Publicado em 10 de janeiro de 2023, 13h34.

A meteorologia prevê que os mais de 2.500 participantes esperados para o 53º Encontro Anual do Fórum Econômico Mundial (WEF) encontrarão neve e frio abaixo de zero no dia 16, data do início da reunião na pequena Davos, a mais de 1500 metros do nível do mar e no alto dos Alpes suíços.

Em altitudes mais baixas, contudo, eles verão lama ou grama onde normalmente, nesta época, haveria neve fofa.

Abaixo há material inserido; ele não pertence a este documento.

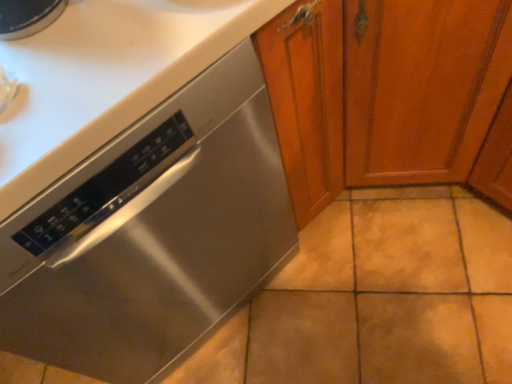 Where is `stainless steel dishwasher at lower left`? The width and height of the screenshot is (512, 384). stainless steel dishwasher at lower left is located at coordinates [152, 234].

É a crise climática - literalmente no meio do caminho para o encontro dos líderes mais poderosos do planeta.

Após anos de alertas, ela deverá estar entre os principais antagonistas na pauta. Descontrolada, desestabilizou os preços dos alimentos ao longo dos últimos meses. Com isso, pressionou a nível global, e ainda mais, a inflação já aditivada pela questão energética que piorou com a guerra na Ucrânia.

Estes, porém, são só uma parcela da longa lista de assuntos espinhosos na reunião que começará semana que vem na Suíça, sob o mote “Cooperação em um mundo fragmentado”.  Como a própria organização do encontro afirma, “o mundo está em um ponto crítico de inflexão” e “pela primeira vez, desde a década de 1970, o equilíbrio é precário, com crescimento e inflação movendo-se em direções oposta”.

Completam o cenário endividamentos soberanos crescentes e a aceleração do preço dos ativos, enquanto as maiores economias do mundo seguem estagnadas e o risco de os países em desenvolvimento enfrentarem desaceleração aumenta.

Junta-se à fragmentação geoeconômica e às vulnerabilidades financeiras, uma maior vulnerabilidade social mundo afora. Justamente quando a população de muitos países acelera rumo ao envelhecimento, aumenta o desemprego e se avoluma uma nova vaga de Covid-19 na China.

Interconectados, sublinha o Fórum, novas ameaças e riscos sistêmicos se somam para reforçar incertezas e fragilidades nesta década, exigindo doses cada vez maiores de resiliência. E se os governos enfrentam imensos desafios, as empresas também.

Enquanto o sistema e as relações de trabalho seguem pressionadas, as companhias precisam “aterrissar” seus esforços de inovação à realidade. Do outro lado, a pressão sobre os profissionais surge na necessidade de rápida requalificação à luz das novas tecnologias.

No fundo desta verdadeira caixa de Pandora, a cooperação – entre países, entre o poder público e a iniciativa privada, entre sistemas tradicionais e inovadores, entre empresas e entre estas e seus profissionais – surge como esperança para se instituir um novo sistema de diálogo necessário a um mundo multipolar e em transição. Davos tem a chance de funcionar como fagulha para a sua ignição.